George Marshall

Personal information
- Date of birth: 8 July 1869
- Place of birth: Southampton, England
- Date of death: December 1938 (aged 69)
- Place of death: Southampton, England
- Position(s): Defender

Youth career
- 1888–1891: St. Mary's

Senior career*
- Years: Team / Apps / (Gls)
- 1891–1896: Southampton St. Mary's / 22 / (0)

= George Marshall (footballer, born 1869) =

English footballer and cricketer

George Marshall (8 July 1869 – December 1938) was an English amateur footballer who played in defence for Southampton St. Mary's in the 1890s. He was the only player to appear in both Southampton's first-ever FA Cup match and first-ever League match. Described as a "sturdy, reliable defender", he was equally at home at either full-back or half-back.

Marshall was also a cricketer with Hampshire.

==Football career==
Marshall was born in Southampton and played rugby in his youth before converting to "soccer", joining the newly formed St. Mary's Football Club in 1888. He made his first competitive appearance for St. Mary's in 1891, helping the club to win the Hampshire Senior Cup, defeating a team from the Royal Engineers, Aldershot 3–1 at the County Ground.

The following season, the "Saints" entered the FA Cup for the first time, being drawn away to Warmley (near Bristol) in the first qualifying round where they won comfortably 4–1, with Marshall playing at right-back.
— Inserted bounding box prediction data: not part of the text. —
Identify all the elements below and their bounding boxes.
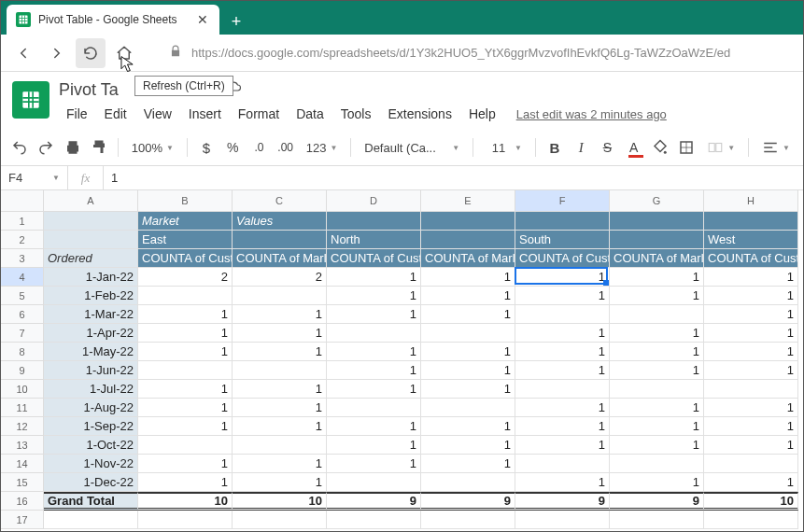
decrease-decimal-button[interactable]: .0: [247, 135, 270, 160]
row-header[interactable]: 9: [1, 361, 44, 380]
cell[interactable]: 1: [515, 473, 610, 492]
cell[interactable]: East: [138, 231, 233, 249]
row-header[interactable]: 17: [1, 511, 44, 529]
col-header[interactable]: E: [421, 190, 515, 212]
cell[interactable]: 1: [515, 417, 610, 436]
cell[interactable]: [44, 511, 138, 529]
forward-button[interactable]: [42, 38, 72, 68]
select-all-corner[interactable]: [1, 190, 44, 212]
cell[interactable]: 1: [233, 417, 327, 436]
col-header[interactable]: B: [138, 190, 233, 212]
cell[interactable]: 1: [610, 324, 704, 343]
font-dropdown[interactable]: Default (Ca...▼: [359, 135, 465, 160]
refresh-button[interactable]: [76, 38, 106, 68]
cell[interactable]: 1: [610, 287, 704, 305]
cell[interactable]: [704, 511, 798, 529]
text-color-button[interactable]: A: [623, 135, 645, 160]
cell[interactable]: Market: [138, 212, 233, 231]
cell[interactable]: [610, 231, 704, 249]
cell[interactable]: Grand Total: [44, 492, 138, 511]
row-header[interactable]: 4: [1, 268, 44, 287]
cell[interactable]: [421, 399, 515, 417]
cell[interactable]: 1: [138, 343, 233, 361]
cell[interactable]: [515, 511, 610, 529]
row-header[interactable]: 11: [1, 399, 44, 417]
cell[interactable]: 1: [327, 361, 421, 380]
row-header[interactable]: 16: [1, 492, 44, 511]
cell[interactable]: 1: [704, 399, 798, 417]
cell[interactable]: 1: [138, 473, 233, 492]
cell[interactable]: [515, 305, 610, 324]
cell[interactable]: South: [515, 231, 610, 249]
cell[interactable]: Values: [233, 212, 327, 231]
cell[interactable]: 1: [327, 455, 421, 473]
cell[interactable]: 1-Oct-22: [44, 436, 138, 455]
menu-data[interactable]: Data: [289, 104, 331, 124]
italic-button[interactable]: I: [570, 135, 592, 160]
cell[interactable]: [610, 380, 704, 399]
cell[interactable]: 1: [515, 436, 610, 455]
col-header[interactable]: H: [704, 190, 798, 212]
redo-button[interactable]: [35, 135, 57, 160]
cell[interactable]: 1: [610, 268, 704, 287]
cell[interactable]: [704, 455, 798, 473]
strikethrough-button[interactable]: S: [596, 135, 618, 160]
cell[interactable]: [610, 305, 704, 324]
cell[interactable]: 1: [233, 305, 327, 324]
cell[interactable]: North: [327, 231, 421, 249]
increase-decimal-button[interactable]: .00: [275, 135, 297, 160]
home-button[interactable]: [109, 38, 139, 68]
fill-color-button[interactable]: [649, 135, 671, 160]
cell[interactable]: [138, 361, 233, 380]
cell[interactable]: 1: [138, 455, 233, 473]
cell[interactable]: [610, 511, 704, 529]
cell[interactable]: 1: [704, 417, 798, 436]
cell[interactable]: 1-Aug-22: [44, 399, 138, 417]
cell[interactable]: 1-Dec-22: [44, 473, 138, 492]
menu-view[interactable]: View: [136, 104, 179, 124]
cell[interactable]: 1: [327, 287, 421, 305]
cell[interactable]: 1: [610, 343, 704, 361]
cell[interactable]: 1: [233, 473, 327, 492]
col-header[interactable]: A: [44, 190, 138, 212]
cell[interactable]: 1: [610, 417, 704, 436]
cell[interactable]: [610, 212, 704, 231]
cell[interactable]: 1: [704, 324, 798, 343]
cell[interactable]: [233, 231, 327, 249]
cell[interactable]: [327, 511, 421, 529]
cell[interactable]: 1-Sep-22: [44, 417, 138, 436]
row-header[interactable]: 13: [1, 436, 44, 455]
cell[interactable]: 1: [138, 324, 233, 343]
cell[interactable]: 1: [421, 268, 515, 287]
cell[interactable]: COUNTA of Marl: [421, 249, 515, 268]
cell[interactable]: 9: [327, 492, 421, 511]
cell[interactable]: 1: [421, 436, 515, 455]
cell[interactable]: [704, 212, 798, 231]
bold-button[interactable]: B: [543, 135, 566, 160]
cell[interactable]: [704, 380, 798, 399]
tab-close-icon[interactable]: ✕: [195, 12, 210, 27]
cell[interactable]: 1: [421, 417, 515, 436]
cell[interactable]: 1: [421, 380, 515, 399]
cell[interactable]: 1: [233, 399, 327, 417]
cell[interactable]: 1: [233, 380, 327, 399]
cell[interactable]: [233, 511, 327, 529]
row-header[interactable]: 15: [1, 473, 44, 492]
cell[interactable]: 1: [327, 343, 421, 361]
cell[interactable]: [138, 511, 233, 529]
cell[interactable]: [233, 287, 327, 305]
cell[interactable]: 10: [704, 492, 798, 511]
col-header[interactable]: C: [233, 190, 327, 212]
cell[interactable]: 1-Jan-22: [44, 268, 138, 287]
cell[interactable]: 9: [421, 492, 515, 511]
more-formats-dropdown[interactable]: 123▼: [301, 135, 344, 160]
cell[interactable]: 1-Mar-22: [44, 305, 138, 324]
cell[interactable]: 1: [515, 324, 610, 343]
cell[interactable]: 1: [421, 455, 515, 473]
cell[interactable]: 1: [515, 343, 610, 361]
cell[interactable]: 1: [327, 305, 421, 324]
formula-bar[interactable]: 1: [104, 171, 803, 185]
row-header[interactable]: 1: [1, 212, 44, 231]
last-edit-link[interactable]: Last edit was 2 minutes ago: [516, 107, 667, 121]
cell[interactable]: [421, 231, 515, 249]
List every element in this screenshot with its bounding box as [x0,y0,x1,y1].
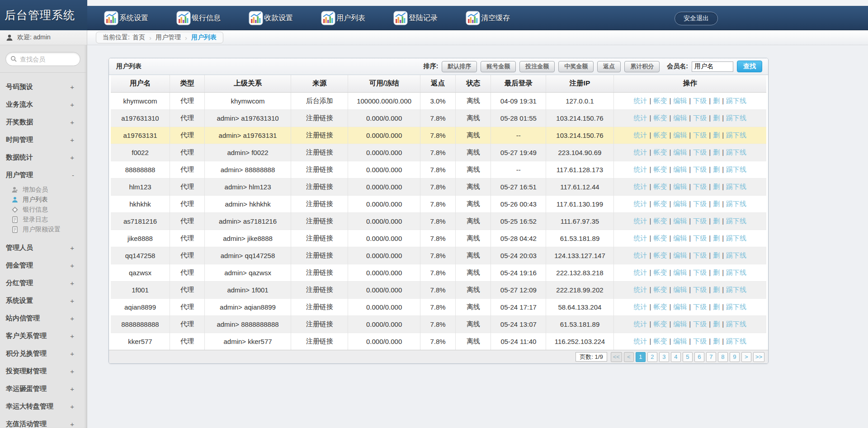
action-4[interactable]: 删 [713,114,720,122]
breadcrumb-item-0[interactable]: 首页 [132,33,145,42]
sidebar-group-5[interactable]: 用户管理 - [0,166,87,184]
action-4[interactable]: 删 [713,148,720,156]
action-1[interactable]: 帐变 [653,165,667,173]
action-2[interactable]: 编辑 [673,217,687,225]
action-2[interactable]: 编辑 [673,303,687,310]
topnav-item-1[interactable]: 银行信息 [176,11,221,25]
page-button-3[interactable]: 2 [647,352,657,362]
action-3[interactable]: 下级 [693,217,707,225]
action-5[interactable]: 踢下线 [726,320,746,328]
action-4[interactable]: 删 [713,97,720,104]
action-3[interactable]: 下级 [693,303,707,310]
page-button-7[interactable]: 6 [694,352,704,362]
action-0[interactable]: 统计 [634,200,647,207]
topnav-item-3[interactable]: 用户列表 [321,11,365,25]
action-1[interactable]: 帐变 [653,320,667,328]
action-4[interactable]: 删 [713,234,720,242]
action-4[interactable]: 删 [713,183,720,190]
action-3[interactable]: 下级 [693,286,707,293]
sidebar-group-16[interactable]: 充值活动管理 + [0,415,87,428]
action-1[interactable]: 帐变 [653,303,667,310]
action-3[interactable]: 下级 [693,165,707,173]
action-0[interactable]: 统计 [634,165,647,173]
action-4[interactable]: 删 [713,268,720,276]
logout-button[interactable]: 安全退出 [675,12,718,25]
sidebar-group-8[interactable]: 分红管理 + [0,274,87,292]
action-5[interactable]: 踢下线 [726,148,746,156]
action-0[interactable]: 统计 [634,303,647,310]
page-button-11[interactable]: > [741,352,751,362]
sort-button-2[interactable]: 投注金额 [519,61,555,72]
action-2[interactable]: 编辑 [673,320,687,328]
action-1[interactable]: 帐变 [653,183,667,190]
action-2[interactable]: 编辑 [673,183,687,190]
action-1[interactable]: 帐变 [653,268,667,276]
sidebar-group-1[interactable]: 业务流水 + [0,96,87,113]
action-0[interactable]: 统计 [634,148,647,156]
action-2[interactable]: 编辑 [673,97,687,104]
member-search-input[interactable] [20,56,74,63]
topnav-item-4[interactable]: 登陆记录 [393,11,438,25]
page-button-8[interactable]: 7 [706,352,716,362]
action-2[interactable]: 编辑 [673,114,687,122]
action-3[interactable]: 下级 [693,97,707,104]
action-2[interactable]: 编辑 [673,268,687,276]
sidebar-subitem-4[interactable]: 用户限额设置 [0,225,87,235]
action-1[interactable]: 帐变 [653,200,667,207]
action-2[interactable]: 编辑 [673,251,687,259]
action-4[interactable]: 删 [713,217,720,225]
action-3[interactable]: 下级 [693,200,707,207]
sidebar-group-15[interactable]: 幸运大转盘管理 + [0,398,87,415]
action-2[interactable]: 编辑 [673,131,687,139]
action-5[interactable]: 踢下线 [726,234,746,242]
page-button-2[interactable]: 1 [636,352,646,362]
page-button-4[interactable]: 3 [659,352,669,362]
action-3[interactable]: 下级 [693,148,707,156]
sort-button-1[interactable]: 账号金额 [481,61,516,72]
action-0[interactable]: 统计 [634,251,647,259]
sidebar-group-13[interactable]: 投资理财管理 + [0,362,87,380]
action-2[interactable]: 编辑 [673,148,687,156]
action-0[interactable]: 统计 [634,286,647,293]
page-button-6[interactable]: 5 [683,352,693,362]
action-5[interactable]: 踢下线 [726,97,746,104]
action-0[interactable]: 统计 [634,234,647,242]
action-5[interactable]: 踢下线 [726,200,746,207]
action-5[interactable]: 踢下线 [726,286,746,293]
action-1[interactable]: 帐变 [653,148,667,156]
action-1[interactable]: 帐变 [653,131,667,139]
action-3[interactable]: 下级 [693,337,707,345]
action-5[interactable]: 踢下线 [726,251,746,259]
page-button-9[interactable]: 8 [718,352,728,362]
sidebar-group-3[interactable]: 时间管理 + [0,131,87,149]
member-name-input[interactable] [692,61,733,72]
action-4[interactable]: 删 [713,337,720,345]
sidebar-group-14[interactable]: 幸运砸蛋管理 + [0,380,87,398]
action-3[interactable]: 下级 [693,114,707,122]
sidebar-group-11[interactable]: 客户关系管理 + [0,327,87,345]
sort-button-4[interactable]: 返点 [597,61,621,72]
action-1[interactable]: 帐变 [653,234,667,242]
action-5[interactable]: 踢下线 [726,217,746,225]
sidebar-subitem-3[interactable]: 登录日志 [0,215,87,225]
page-button-5[interactable]: 4 [671,352,681,362]
action-4[interactable]: 删 [713,286,720,293]
action-5[interactable]: 踢下线 [726,337,746,345]
page-button-12[interactable]: >> [753,352,764,362]
sidebar-subitem-2[interactable]: 银行信息 [0,205,87,215]
action-5[interactable]: 踢下线 [726,268,746,276]
topnav-item-0[interactable]: 系统设置 [104,11,148,25]
action-1[interactable]: 帐变 [653,337,667,345]
action-3[interactable]: 下级 [693,183,707,190]
sidebar-group-0[interactable]: 号码预设 + [0,78,87,96]
topnav-item-2[interactable]: 收款设置 [249,11,293,25]
action-1[interactable]: 帐变 [653,251,667,259]
sidebar-subitem-0[interactable]: 增加会员 [0,185,87,195]
action-0[interactable]: 统计 [634,217,647,225]
sort-button-3[interactable]: 中奖金额 [558,61,594,72]
action-3[interactable]: 下级 [693,251,707,259]
sidebar-group-2[interactable]: 开奖数据 + [0,113,87,131]
sidebar-group-12[interactable]: 积分兑换管理 + [0,345,87,362]
sort-button-0[interactable]: 默认排序 [442,61,477,72]
action-0[interactable]: 统计 [634,320,647,328]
Although the Saints defeated Reading 7–0 in the next round, they were subsequently disqualified for fielding two ineligible players. Despite the disappointment of the FA Cup exit, Marshall once again helped the team to claim the Hampshire Senior Cup in March 1892, and was called up to play for Hampshire.

In each of the next two seasons, the Saints were defeated in the second qualifying round of the FA Cup, going down 4–0 to Maidenhead United at the Antelope Ground in October 1892 and 2–1 at Reading in November 1893.

In 1894, Southampton were one of the nine founder members of the Southern League, which had been created to enable clubs in southern England, who were not admitted to the Football League to play competitive football on a regular basis. Marshall played in all but two of the League matches in the inaugural season, at right-back with Bill Jeffrey alongside him on the left. At the end of the season, the Saints were in third place in the league, behind Millwall Athletic and Luton Town. Marshall also played in all five matches in the FA Cup, where they reached the First round proper for the first time, going down 4–1 to Nottingham Forest of the First Division with two goals from Thomas Rose.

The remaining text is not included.